Authorities are being extra vigilant at Union Station, which serves Amtrak and Metra trains, and other rail stations in the U.S. because of intelligence gathered during the raid that killed al-Qaida leader Osama bin Laden in Pakistan in May, O'Connor said.

"We know based on information recovered from the bin Laden compound that there had been some talk about launching an attack in the U.S. in association with the 10th anniversary of 9/11 and using trains in that attack," O'Connor said.

"We are doing everything possible that nobody picks up on that intent," he said, adding that the FBI is not aware of any specific target or terrorist operational plot. "We can't ignore the fact that al-Qaida was talking about attacking trains."

The threat of an attack succeeding against commuter or mass-transit systems is considered high because the systems are much more difficult to secure than airports and they are accessible to everyone, according to experts.

Terrorists detonated 10 bombs placed in backpacks at four locations in Madrid's train system in March 2004, killing almost 200 people and injuring more than 1,500. Terrorists struck again in July 2005 on the London Underground and a bus. More than 50 people were killed, and about 800 were wounded.

O'Connor said he believes that the mobility and versatility of vapor-wake canines are major advantages.

"At the airports, the TSA (Transportation Security Administration) has machines that they have to single-file people through,'' he said. "We've got these dogs that can literally walk among 1,000 people and pick out a suicide bomber.''

The TSA this year deployed vapor-wake detection teams at O'Hare International Airport after the first TSA class of dogs graduated the 13-week program at Auburn in April, officials said.

Amtrak police Sgt.

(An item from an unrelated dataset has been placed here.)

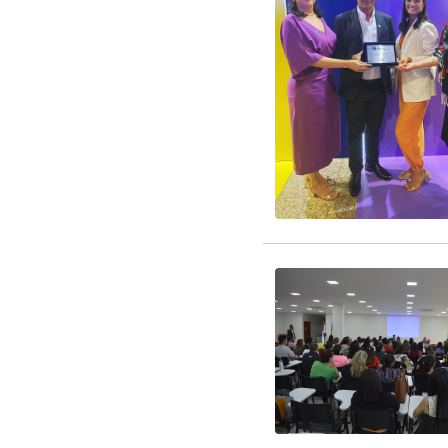
EDITAL RENOVAÇÃO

Michael Stoltz went to school for three months with his partner, a vapor-wake dog named Ryder, a yellow Labrador retriever. The two haven't had a day apart from each other since then.

Stoltz said it took a little while to learn Ryder's "quirks of behavior,'' but now the pair communicates clearly with each other.

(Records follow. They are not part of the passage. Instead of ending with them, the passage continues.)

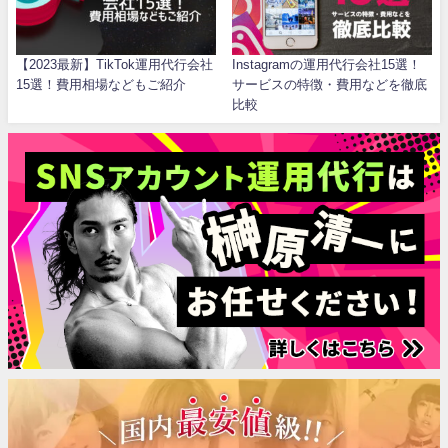
【2023最新】TikTok運用代行会社
Instagramの運用代行会社15選！
15選！費用相場などもご紹介
サービスの特徴・費用などを徹底
比較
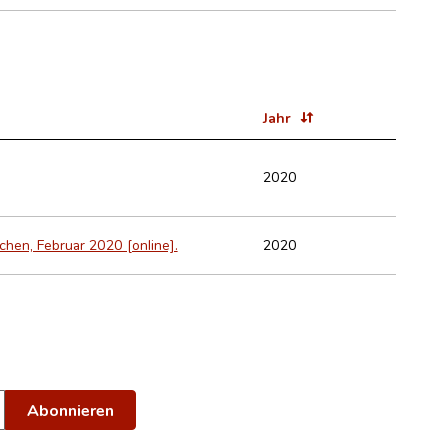
Jahr
2020
2020
schen, Februar 2020 [online].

While on patrol last week, Ryder displayed curiosity about a bag a woman was carrying in Union Station. Stoltz knew immediately that the dog was not flagging explosives because the pooch didn't give the subtle pull of its leash to signal something dangerous is there.

Just as your Getting Around reporter started to ask Stoltz how he could tell the difference between mild curiosity and Ryder lighting on a suspicious package, the woman carrying the bag bent down to face the dog and said in a grandmotherly way, "No, No. I've got cookies in there. You can't have them."